Let’s apply this rule to self-publishing. I’m an over-thinker and over-planner when it comes to a remodel, but I’m sad to say I didn’t begin with a plan for publishing my book. Or for promoting it once it was out, or for building my blog (my #1 goal to help sell Mark of the Loon). I had no idea what I was doing when I jumped into blogging and I wouldn’t recommend anyone follow in my footsteps. Eventually, I decided what my website was about, figured out my readership, created an editorial calendar and established my weekly post day, content, topics, and article categories. Now I have a tentative quarterly schedule.
Bottom line: Creating a plan and a schedule will keep you sane. This rule applies to blogging, social media, and book promotion. Read everything you can about the process before you begin. DON’T DO WHAT I DID! Oh, good, perfect segue to my next point.
Key #3: Do your research
Google, Google, Google, read books and blogs, do as much research as you can to get educated about the elements of the self-publishing process. It’s more intense and complicated than simply writing a story and uploading to Amazon. Well, it could be that simple, but the truth is if you want to be successful at it you’d best learn what works and pack for a long trip. Book covers, proofreaders, promotional help, websites, social media and countless blog tours, tweetchats, Facebook shares, and guest posts lie ahead.
The same is true for a successful remodel. What you know pays off big time. The more educated you are about the building process the less likely you are to get taken to the cleaners, the more options are available to you, the more knowledgeable your decisions and your communication with your contractor. I have a basic understanding of the construction process from framing to finish. It was a hard-won education. I only wish I knew that much about selling books!
Key #4: Shop for deals and best pricing, but buy quality
I know, right? Seems obvious, but it’s a common pitfall. When I remodel, I avoid custom whenever possible and buy off the rack at Lowe’s or Home Depot. Keep it simple. Fancy bay windows and crown molding have their place, but it’s best to build a solid, attractive, interesting, bright room and use decorating to sell it. You still have to make clever choices, but it’s possible to utilize your personal sense of style without spending a bundle. If you skimp on the noticeable elements and try to cover poor quality with a great sales pitch, a savvy potential buyer will see right through it and buy the place down the street.
Just like a well-built home, an independent author must also invest in quality basics. The first task is to write the best possible book you can. If you don’t, your snappy synopsis might entice people to visit your Amazon page, but a shoddy cover and typos and poor editing in your sample chapter download will keep them from purchasing the book.
You can also apply this concept to seeking out free or inexpensive book publicity before investing in a pricey ad. Once you know the ropes, you can always branch out, try different things, figure out ways to stand apart from the crowd. There are lots of options to promo your book and blog that are free or relatively inexpensive.
Key #5: Prepare to go over budget and timeline
That’s right, the remodeling rule of thumb is that any project will take twice as long and cost twice as much as your original projection.
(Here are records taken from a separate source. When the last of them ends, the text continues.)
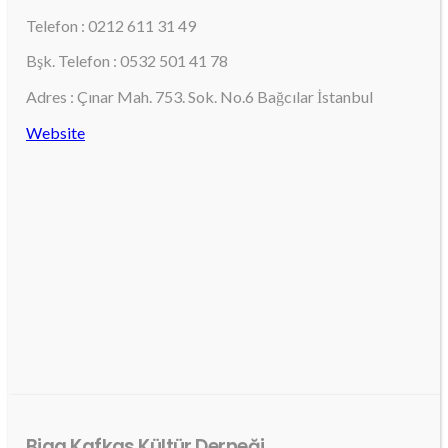
Telefon : 0212 611 31 49
Bşk. Telefon : 0532 501 41 78
Adres : Çınar Mah. 753. Sok. No.6 Bağcılar İstanbul
Website
Biga Kafkas Kültür Derneği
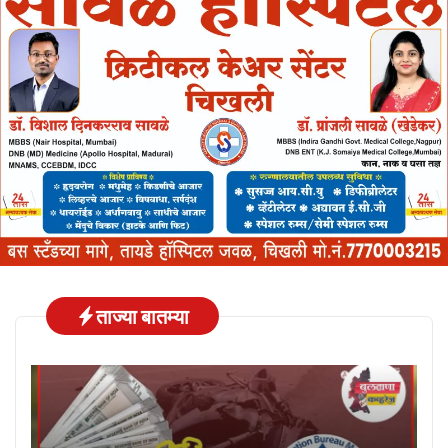
ताज्या बातम्या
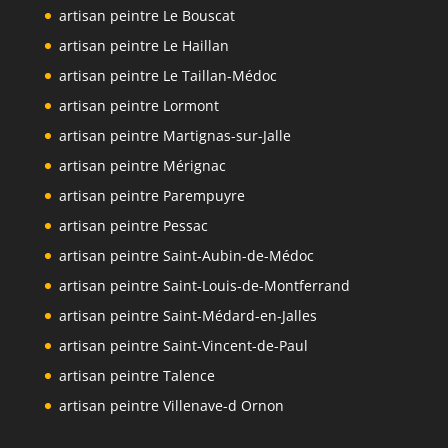
artisan peintre Le Bouscat
artisan peintre Le Haillan
artisan peintre Le Taillan-Médoc
artisan peintre Lormont
artisan peintre Martignas-sur-Jalle
artisan peintre Mérignac
artisan peintre Parempuyre
artisan peintre Pessac
artisan peintre Saint-Aubin-de-Médoc
artisan peintre Saint-Louis-de-Montferrand
artisan peintre Saint-Médard-en-Jalles
artisan peintre Saint-Vincent-de-Paul
artisan peintre Talence
artisan peintre Villenave-d Ornon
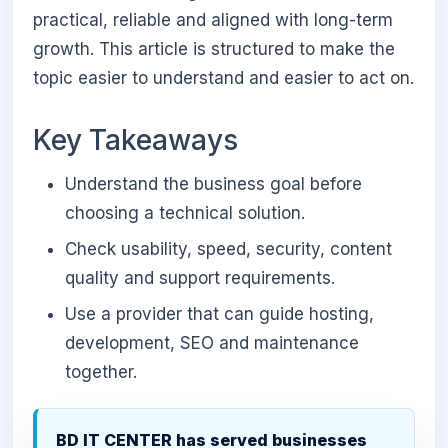
practical, reliable and aligned with long-term
growth. This article is structured to make the
topic easier to understand and easier to act on.
Key Takeaways
Understand the business goal before
choosing a technical solution.
Check usability, speed, security, content
quality and support requirements.
Use a provider that can guide hosting,
development, SEO and maintenance
together.
BD IT CENTER has served businesses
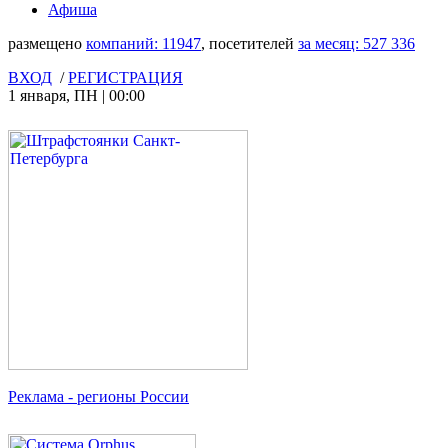
Афиша
размещено
компаний:
11947
, посетителей
за месяц:
527 336
ВХОД
/
РЕГИСТРАЦИЯ
1 января
,
ПН
|
00:00
Реклама
- регионы России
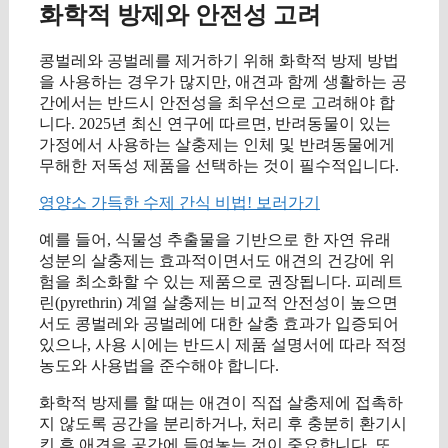
화학적 방제와 안전성 고려
콩벌레와 공벌레를 제거하기 위해 화학적 방제 방법
을 사용하는 경우가 많지만, 애견과 함께 생활하는 공
간에서는 반드시 안전성을 최우선으로 고려해야 합
니다. 2025년 최신 연구에 따르면, 반려동물이 있는
가정에서 사용하는 살충제는 인체 및 반려동물에게
무해한 저독성 제품을 선택하는 것이 필수적입니다.
영양소 가득한 수제 간식 비법! 보러가기
예를 들어, 식물성 추출물을 기반으로 한 자연 유래
성분의 살충제는 효과적이면서도 애견의 건강에 위
험을 최소화할 수 있는 제품으로 권장됩니다. 피레트
린(pyrethrin) 계열 살충제는 비교적 안전성이 높으면
서도 콩벌레와 공벌레에 대한 살충 효과가 입증되어
있으나, 사용 시에는 반드시 제품 설명서에 따라 적정
농도와 사용법을 준수해야 합니다.
화학적 방제를 할 때는 애견이 직접 살충제에 접촉하
지 않도록 공간을 분리하거나, 처리 후 충분히 환기시
킨 후 애견을 공간에 들여놓는 것이 중요합니다. 또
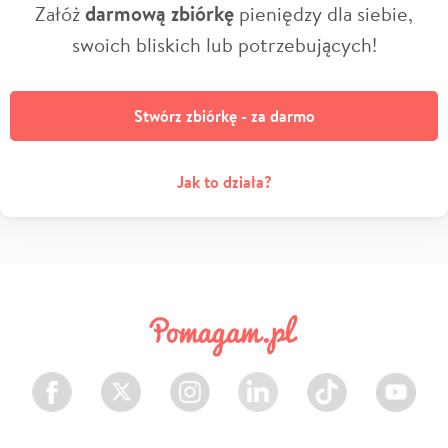
Załóż
darmową zbiórkę
pieniędzy dla siebie,
swoich bliskich lub potrzebujących!
Stwórz zbiórkę - za darmo
Jak to działa?
Facebook
Twitter
Instagram
LinkedIn
TikTok
Youtube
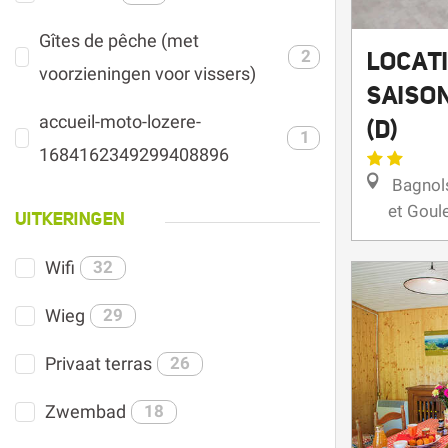
LOCAT
Gîtes de pêche (met
SAISO
2
voorzieningen voor vissers)
(D)
accueil-moto-lozere-
1
Bagnols
1684162349299408896
et Goul
UITKERINGEN
Wifi
32
Wieg
29
Privaat terras
26
Zwembad
18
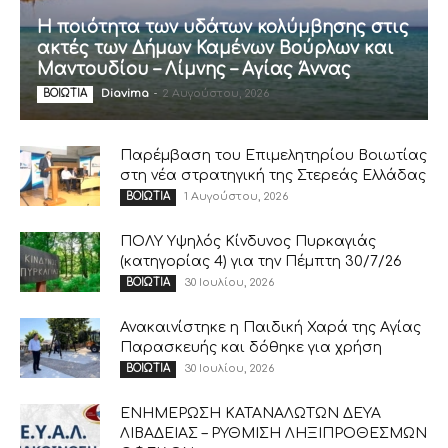
Η ποιότητα των υδάτων κολύμβησης στις
ακτές των Δήμων Καμένων Βούρλων και
Μαντουδίου – Λίμνης – Αγίας Άννας
Diavima
-
2 Αυγούστου, 2026
ΒΟΙΩΤΙΑ
Παρέμβαση του Επιμελητηρίου Βοιωτίας
στη νέα στρατηγική της Στερεάς Ελλάδας
1 Αυγούστου, 2026
ΒΟΙΩΤΙΑ
ΠΟΛΥ Υψηλός Κίνδυνος Πυρκαγιάς
(κατηγορίας 4) για την Πέμπτη 30/7/26
30 Ιουλίου, 2026
ΒΟΙΩΤΙΑ
Ανακαινίστηκε η Παιδική Χαρά της Αγίας
Παρασκευής και δόθηκε για χρήση
30 Ιουλίου, 2026
ΒΟΙΩΤΙΑ
ΕΝΗΜΕΡΩΣΗ ΚΑΤΑΝΑΛΩΤΩΝ ΔΕΥΑ
ΛΙΒΑΔΕΙΑΣ – ΡΥΘΜΙΣΗ ΛΗΞΙΠΡΟΘΕΣΜΩΝ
This can also be true for self-publishing, especially when you tally up the time YOU have to spend promoting a book and the funds you could possibly throw at book promotion, not to mention hiring a publicist.
But there’s something I know about a remodel, and that is that once you tear out the wall you’re committed. You have to finish. There’s no giving up, no going back. If you don’t complete, you can’t sell the house.
We can all apply this lesson to our writing careers, as well.